[What to work on] Show all lines containing "Seine" from the data below.

[Data in this exercise]
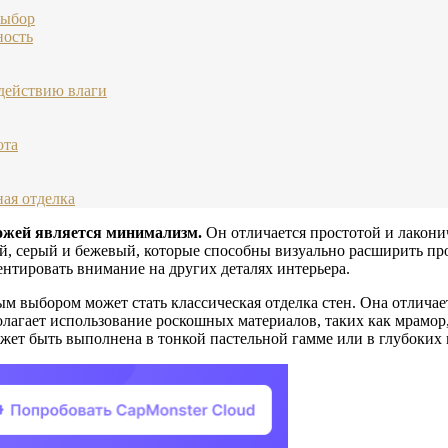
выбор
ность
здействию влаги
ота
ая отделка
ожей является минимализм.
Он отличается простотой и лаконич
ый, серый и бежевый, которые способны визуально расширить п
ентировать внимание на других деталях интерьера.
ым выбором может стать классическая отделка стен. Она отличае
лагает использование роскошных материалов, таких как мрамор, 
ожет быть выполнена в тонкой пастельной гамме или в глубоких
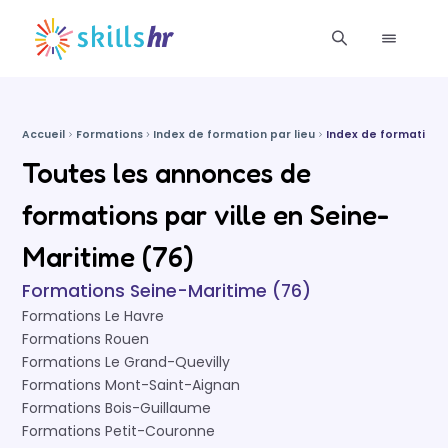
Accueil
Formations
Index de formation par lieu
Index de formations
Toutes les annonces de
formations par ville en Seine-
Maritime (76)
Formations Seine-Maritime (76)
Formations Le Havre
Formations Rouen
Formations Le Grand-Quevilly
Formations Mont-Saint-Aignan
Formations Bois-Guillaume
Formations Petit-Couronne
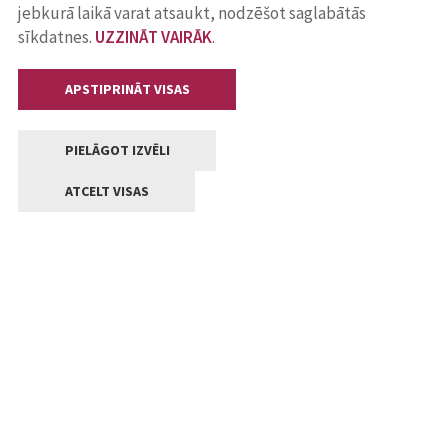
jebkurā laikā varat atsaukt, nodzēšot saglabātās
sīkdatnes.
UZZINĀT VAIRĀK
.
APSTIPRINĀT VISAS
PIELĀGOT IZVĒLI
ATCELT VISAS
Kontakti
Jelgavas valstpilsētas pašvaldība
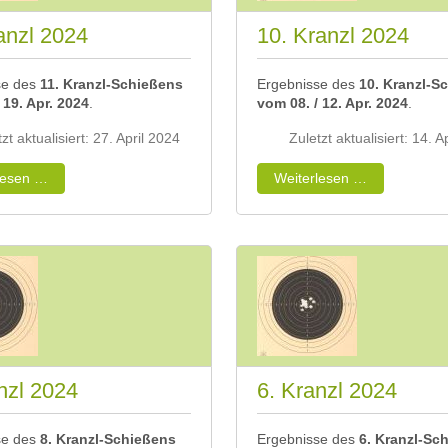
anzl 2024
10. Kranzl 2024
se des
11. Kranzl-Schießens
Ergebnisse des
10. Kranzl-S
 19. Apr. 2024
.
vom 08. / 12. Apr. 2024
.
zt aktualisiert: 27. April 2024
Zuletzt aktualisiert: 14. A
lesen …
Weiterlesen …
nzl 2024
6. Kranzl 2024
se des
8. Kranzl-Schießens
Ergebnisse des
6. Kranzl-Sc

[Reply to the exercise]
formations par ville en Seine-
Formations Seine-Maritime (76)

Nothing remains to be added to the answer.